Starting at the line that contains "and across the" and ending at the line that contains "system. Whether you", the lines below are to be given again exactly, with nothing added.

## Stored entries
== Segment start ==

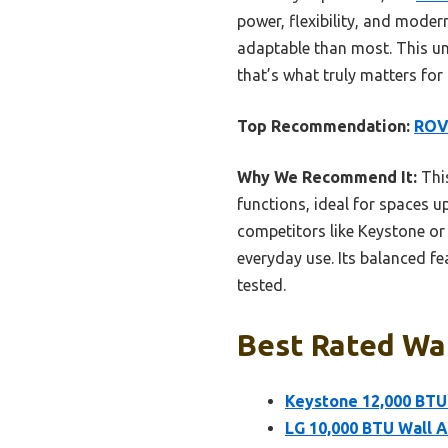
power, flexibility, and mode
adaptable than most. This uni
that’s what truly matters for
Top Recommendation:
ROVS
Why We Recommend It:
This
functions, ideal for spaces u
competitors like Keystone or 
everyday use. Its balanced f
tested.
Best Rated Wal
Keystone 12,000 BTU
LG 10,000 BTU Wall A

== Segment end ==
== Segment start ==

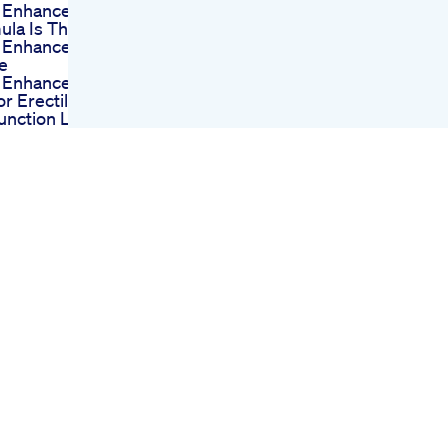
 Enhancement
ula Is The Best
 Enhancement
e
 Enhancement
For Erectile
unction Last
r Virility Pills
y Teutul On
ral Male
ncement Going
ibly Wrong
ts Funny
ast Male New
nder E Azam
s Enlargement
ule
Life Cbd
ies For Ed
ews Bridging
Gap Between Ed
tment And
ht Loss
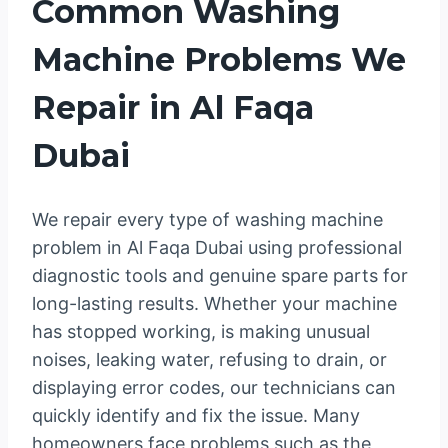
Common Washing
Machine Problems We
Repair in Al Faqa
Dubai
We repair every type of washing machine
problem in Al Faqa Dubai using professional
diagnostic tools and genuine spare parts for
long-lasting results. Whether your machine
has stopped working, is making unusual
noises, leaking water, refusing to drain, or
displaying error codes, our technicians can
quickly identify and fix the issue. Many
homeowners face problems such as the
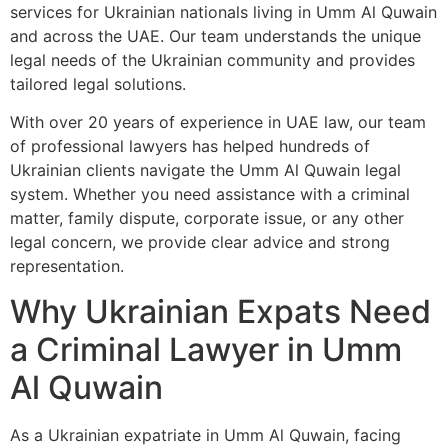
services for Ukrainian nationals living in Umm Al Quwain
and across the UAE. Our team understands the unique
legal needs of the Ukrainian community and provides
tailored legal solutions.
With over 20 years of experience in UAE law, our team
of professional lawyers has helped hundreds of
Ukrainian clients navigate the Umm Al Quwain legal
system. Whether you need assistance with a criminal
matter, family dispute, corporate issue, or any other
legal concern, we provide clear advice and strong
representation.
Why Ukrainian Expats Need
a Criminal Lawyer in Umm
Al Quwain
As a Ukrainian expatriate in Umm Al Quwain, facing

== Segment end ==

## Task output
and across the UAE. Our team understands the unique
legal needs of the Ukrainian community and provides
tailored legal solutions.
With over 20 years of experience in UAE law, our team
of professional lawyers has helped hundreds of
Ukrainian clients navigate the Umm Al Quwain legal
system. Whether you need assistance with a criminal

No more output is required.